Follow-up: How would you detect a stack overflow in a production system?Follow-up Answer:
  • The kernel places a guard page (a page with no permissions) at the bottom of the stack. If the stack grows into it, the hardware triggers a page fault that becomes SIGSEGV. You can install a signal handler for SIGSEGV using sigaltstack (which provides an alternate stack for the handler itself, since the main stack is blown). GCC’s -fstack-protector-strong places canary values between local variables and the return address; if a buffer overflow overwrites the canary, the runtime detects it and aborts. For deeper monitoring, use getrlimit(RLIMIT_STACK) to check limits and log warnings when recursion depth approaches critical levels.
Strong Answer:
  • mmap asks the kernel to map a region of virtual address space. For file-backed mappings, the file’s contents are lazily loaded into memory on first access (page faults trigger disk reads). For anonymous mappings (MAP_ANONYMOUS), the kernel provides zero-filled pages on demand. In both cases, the actual memory consumption is proportional to the pages you touch, not the size you request.
  • malloc already uses mmap internally for large allocations (typically above 128KB in glibc). The advantage of calling mmap directly is control: you can specify alignment, use MAP_HUGETLB for huge pages (reducing TLB misses for very large datasets), use MAP_POPULATE to pre-fault all pages (avoiding latency spikes during access), and use madvise to tell the kernel about your access pattern (MADV_SEQUENTIAL for sequential scans, MADV_RANDOM for random access).
  • The key difference from malloc: munmap immediately returns memory to the OS. With malloc/free, glibc may hold onto freed memory in its free list for future allocations, so RSS does not decrease even after freeing. For a process that does a large computation and then wants to release that memory, mmap/munmap gives you that guarantee.

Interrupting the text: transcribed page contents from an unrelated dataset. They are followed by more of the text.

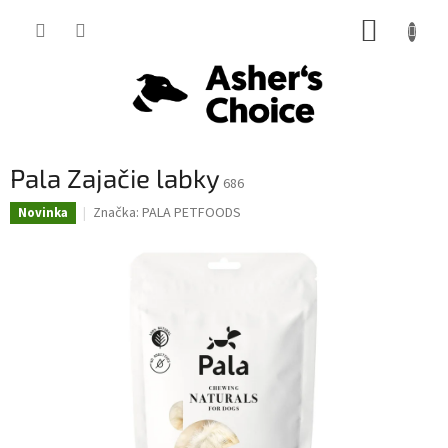
Prejsť
NÁKUP
na
obsah
KOŠÍK
Pala Zajačie labky
686
Značka:
PALA PETFOODS
Novinka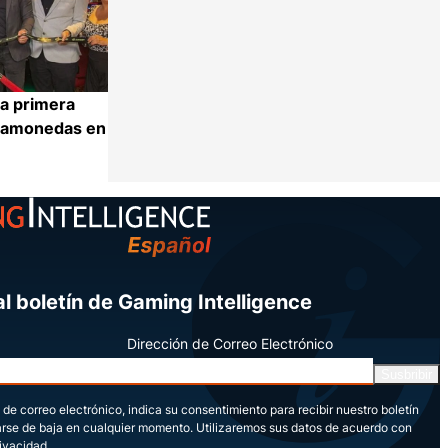
la primera
agamonedas en
Compartir
l boletín de Gaming Intelligence
Dirección de Correo Electrónico
Susbribir
 de correo electrónico, indica su consentimiento para recibir nuestro boletín
arse de baja en cualquier momento. Utilizaremos sus datos de acuerdo con
rivacidad.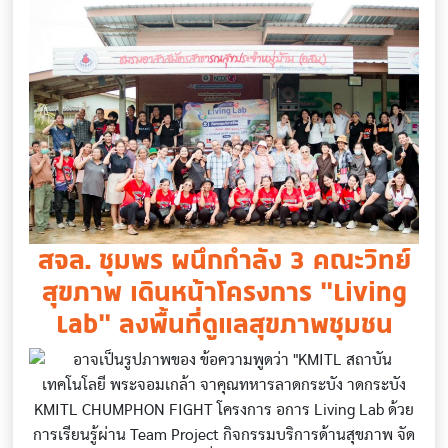
สจล. ชุมพร ผนึกกำลัง 3 คณะวิทย์
สุขภาพ เดินหน้าโครงการ “Living
Lab” ลงพื้นที่ดูแลสุขภาพชุมชน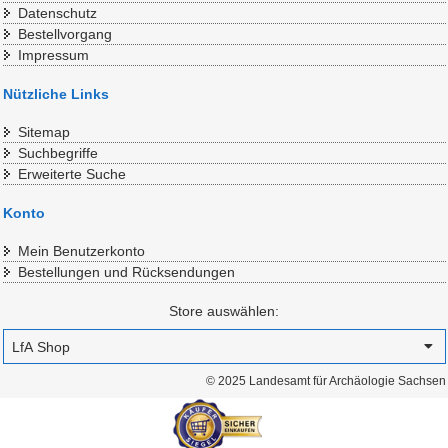
Datenschutz
Bestellvorgang
Impressum
Nützliche Links
Sitemap
Suchbegriffe
Erweiterte Suche
Konto
Mein Benutzerkonto
Bestellungen und Rücksendungen
Store auswählen:
© 2025 Landesamt für Archäologie Sachsen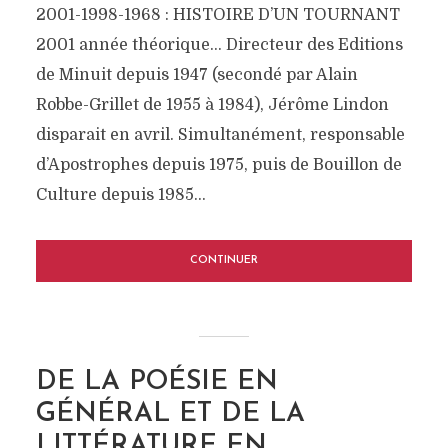
2001-1998-1968 : HISTOIRE D’UN TOURNANT
2001 année théorique… Directeur des Editions
de Minuit depuis 1947 (secondé par Alain
Robbe-Grillet de 1955 à 1984), Jérôme Lindon
disparait en avril. Simultanément, responsable
d’Apostrophes depuis 1975, puis de Bouillon de
Culture depuis 1985...
CONTINUER
DE LA POÉSIE EN
GÉNÉRAL ET DE LA
LITTÉRATURE EN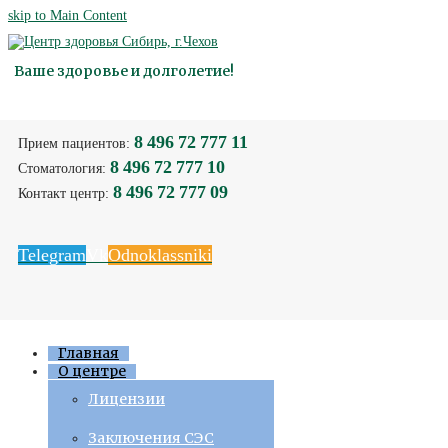
skip to Main Content
Ваше здоровье и долголетие!
8 496 72 777 11
Прием пациентов:
8 496 72 777 10
Стоматология:
8 496 72 777 09
Контакт центр:
Telegram
Vk
Odnoklassniki
Главная
О центре
Лицензии
Заключения СЭС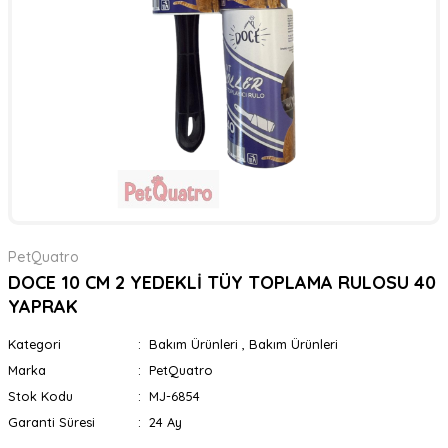
PetQuatro
DOCE 10 CM 2 YEDEKLİ TÜY TOPLAMA RULOSU 40
YAPRAK
Kategori
Bakım Ürünleri
,
Bakım Ürünleri
Marka
PetQuatro
Stok Kodu
MJ-6854
Garanti Süresi
24 Ay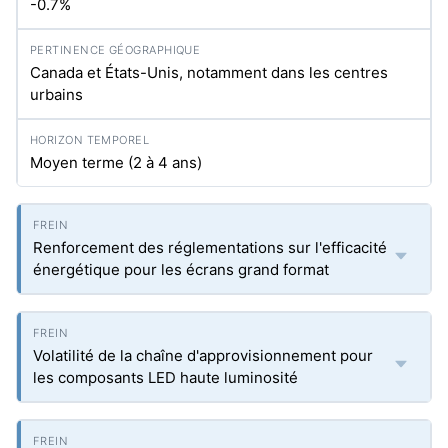
-0.7%
Canada et États-Unis, notamment dans les centres
urbains
Moyen terme (2 à 4 ans)
Renforcement des réglementations sur l'efficacité
énergétique pour les écrans grand format
Volatilité de la chaîne d'approvisionnement pour
les composants LED haute luminosité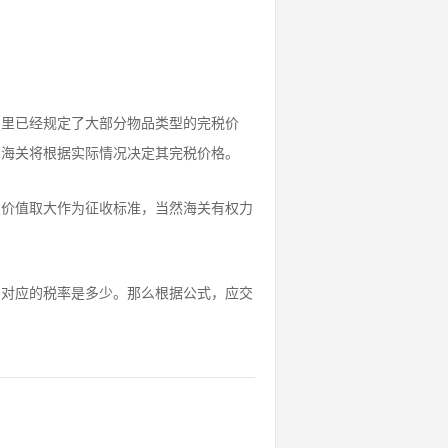
》
里已经规定了大部分物品类型的完税价
，海关将根据实际情况决定其完税价格。
报价值取大作为征收标准，当然海关有权力
品对应的税率是多少。那么根据公式，应交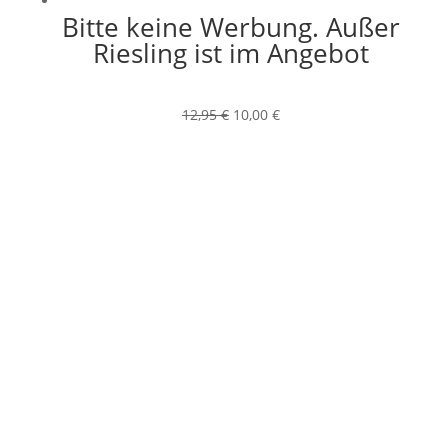
Bitte keine Werbung. Außer
Riesling ist im Angebot
Ursprünglicher
Aktueller
12,95
€
10,00
€
Preis
Preis
war:
ist:
12,95 €
10,00 €.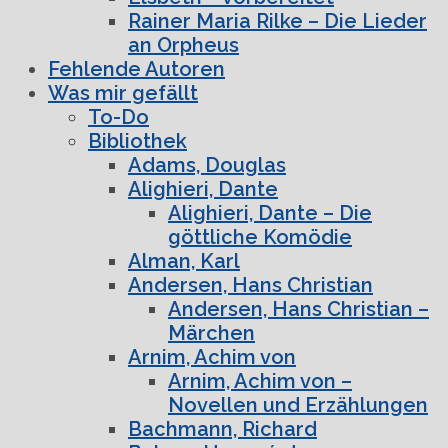
Rainer Maria Rilke – Die Lieder
an Orpheus
Fehlende Autoren
Was mir gefällt
To-Do
Bibliothek
Adams, Douglas
Alighieri, Dante
Alighieri, Dante – Die
göttliche Komödie
Alman, Karl
Andersen, Hans Christian
Andersen, Hans Christian –
Märchen
Arnim, Achim von
Arnim, Achim von –
Novellen und Erzählungen
Bachmann, Richard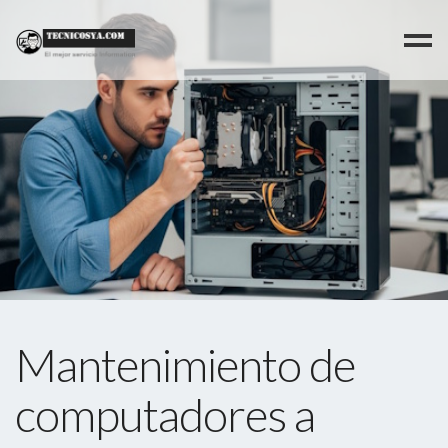
Mantenimiento de
computadores a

Follow-up: You are building a database engine that needs to access a 100GB file. How would you use mmap, and what are the pitfalls?Follow-up Answer:
  • Map the entire file with mmap(NULL, file_size, PROT_READ, MAP_PRIVATE, fd, 0). The OS pages data in and out transparently using the page cache. Use madvise(addr, len, MADV_RANDOM) for B-tree traversals (random access pattern) or MADV_SEQUENTIAL for full table scans. Pitfalls: (1) On 32-bit systems, you cannot map files larger than ~3GB. (2) Page faults on cold pages stall the thread for milliseconds (disk I/O), making latency unpredictable — this is why some databases like InnoDB manage their own buffer pool instead of relying on mmap. (3) The kernel’s page eviction policy may not match your workload — it might evict hot index pages to make room for a sequential scan. (4) Error handling is awkward: a disk read error during a page fault delivers SIGBUS, not an errno. You need a SIGBUS handler to recover gracefully.